Development Environment
This section walks you through the following steps:
- Creating a CMake profile for development
- Debugging the Python extension code with lldb
You can do this either on the CLI or from an IDE. The documentation below shows the configuration for CLion, but you should be able to get it to work with other IDEs like VSCode as well.
Debugging from the CLI
Run this to configure the CMake profile needed to debug on the CLI:
GEN=ninja BUILD_PYTHON=1 PYTHON_DEV=1 make debug
This will take care of the following:
- Builds both the main DuckDB library and the Python library with debug symbols.
- Generates a
compile-commands.json
file that includes CPython and pybind11 headers so that intellisense and clang-tidy checks work in your IDE. - Installs the required Python dependencies in your virtual env.
Once the build completes, do a sanity check to make sure everything works:
python3 -c "import duckdb; print(duckdb.sql('SELECT 42').fetchall())"
Debugging
The basic recipe is to start lldb
with your virtual env's Python interpreter and your script, then set a breakpoint and run your script.
For example, given a script dataframe.df
with the following contents:
import duckdb
print(duckdb.sql("select * from range(1000)").df())
The following should work:
lldb -- .venv/bin/python3 my_script.py
# Set a breakpoint
(lldb) br s -n duckdb::DuckDBPyRelation::FetchDF
Breakpoint 1: no locations (pending).
WARNING: Unable to resolve breakpoint to any actual locations.
# The above warning is harmless - the library hasn't been imported yet
# Run the script
(lldb) r
...
frame #0: 0x000000013025833c duckdb.cpython-310-darwin.so`duckdb::DuckDBPyRelation::FetchDF(this=0x00006000012f8d20, date_as_object=false) at pyrelation.cpp:808:7
805 }
806
807 PandasDataFrame DuckDBPyRelation::FetchDF(bool date_as_object) {
-> 808 if (!result) {
809 if (!rel) {
810 return py::none();
811 }
Target 0: (python3) stopped.
Debugging in an IDE / CLion
You should be able to get debugging going in an IDE that support lldb
. Below are the instructions for CLion but you can copy the settings for your favorite IDE.
Configure a CMake Debug Profile
The following CMake profile enables Intellisense and clang-tidy by generating a compile-commands.json
file so your IDE knows how to inspect the source code, and makes sure that the Python package will be built and installed in your Python virtual env.
Under Settings -> Build, Execution, Deployment -> CMake, add a profile and set the fields as follows:
- Name: Debug
- Build type: Debug
- Generator: Ninja
- CMake Options (on a single line):
-DCMAKE_PREFIX_PATH=$CMakeProjectDir$/.venv;$CMAKE_PREFIX_PATH -DPython3_EXECUTABLE=$CMakeProjectDir$/.venv/bin/python3 -DBUILD_PYTHON=1 -DPYTHON_DEV=1
Create a Run Config for Debugging
Under Run -> Edit Configurations… create a new CMake Application.

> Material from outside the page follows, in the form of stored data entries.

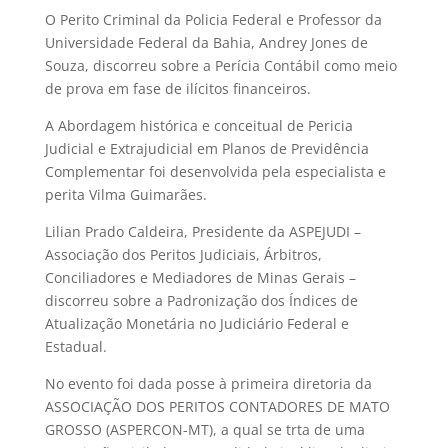
O Perito Criminal da Policia Federal e Professor da
Universidade Federal da Bahia, Andrey Jones de
Souza, discorreu sobre a Perícia Contábil como meio
de prova em fase de ilícitos financeiros.
A Abordagem histórica e conceitual de Pericia
Judicial e Extrajudicial em Planos de Previdência
Complementar foi desenvolvida pela especialista e
perita Vilma Guimarães.
Lilian Prado Caldeira, Presidente da ASPEJUDI –
Associação dos Peritos Judiciais, Árbitros,
Conciliadores e Mediadores de Minas Gerais –
discorreu sobre a Padronização dos Índices de
Atualização Monetária no Judiciário Federal e
Estadual.
No evento foi dada posse à primeira diretoria da
ASSOCIAÇÃO DOS PERITOS CONTADORES DE MATO
GROSSO (ASPERCON-MT), a qual se trta de uma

Use the following values:
- Name: Python Debug
- Target:
All targets
- Executable:
[ABS_PATH_TO_YOUR_VENV]/bin/python3
(careful: this is a symlink and sometimes an IDE might try and follow it and fill in the path to the actual executable, but that will not work) - Program arguments:
$FilePath$
- Working directory:
$ProjectFileDir$
- Before Launch:
Build
(this should already be set)
That should be enough: save and close.
Now you can set a breakpoint in a C++ file. You then open your Python script in your editor and use this config and run Python Debug
in debug mode.
Development and Stubs
*.pyi
stubs in duckdb-stubs
are manually maintained. The connection-related stubs are generated using dedicated scripts in tools/pythonpkg/scripts/
:
generate_connection_stubs.py
generate_connection_wrapper_stubs.py
These stubs are important for autocomplete in many IDEs, as static-analysis based language servers can't introspect duckdb
's binary module.
To verify the stubs match the actual implementation:
python3 -m pytest tests/stubs
If you add new methods to the DuckDB Python API, you'll need to manually add corresponding type hints to the stub files.

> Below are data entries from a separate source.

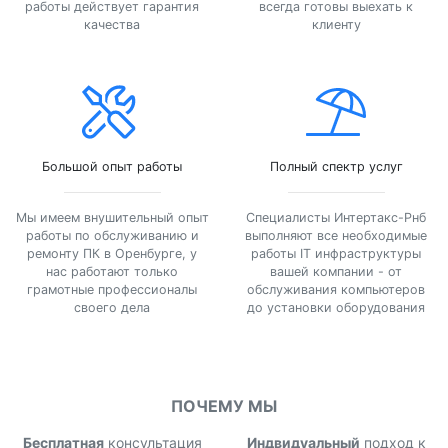
работы действует гарантия
всегда готовы выехать к
качества
клиенту
Большой опыт работы
Полный спектр услуг
Мы имеем внушительный опыт
Специалисты Интертакс-Рнб
работы по обслуживанию и
выполняют все необходимые
ремонту ПК в Оренбурге, у
работы IT инфраструктуры
нас работают только
вашей компании - от
грамотные профессионалы
обслуживания компьютеров
своего дела
до установки оборудования
ПОЧЕМУ МЫ
Бесплатная
консультация
Индвидуальный
подход к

What are py::objects and a py::handles?
These are classes provided by pybind11, the library we use to manage our interaction with the Python environment.
py::handle
is a direct wrapper around a raw PyObject* and does not manage any references.
py::object
is similar to py::handle but it can handle refcounts.
I say can because it doesn't have to, using py::reinterpret_borrow<py::object>(...)
we can create a non-owning py::object
, this is essentially just a py::handle but py::handle can't be used if the prototype requires a py::object
.
py::reinterpret_steal<py::object>(...)
creates an owning py::object
, this will increase the refcount of the python object and will decrease the refcount when the py::object
goes out of scope.
When directly interacting with python functions that return a PyObject*
, such as PyDateTime_DATE_GET_TZINFO
, you should generally wrap the call in py::reinterpret_steal
to take ownership of the returned object.
Troubleshooting
Pip Fails with No names found, cannot describe anything
If you've forked DuckDB you may run into trouble when building the Python package when you haven't pulled in the tags.
# Check your remotes
git remote -v
# If you don't see upstream [email protected]:duckdb/duckdb.git, then add it
git remote add upstream git@github.com:duckdb/duckdb.git
# Now you can pull & push the tags
git fetch --tags upstream
git push --tags
Building with the httpfs Extension Fails
The build fails on OSX when both the httpfs
extension and the Python package are included:
ld: library not found for -lcrypto
clang: error: linker command failed with exit code 1 (use -v to see invocation)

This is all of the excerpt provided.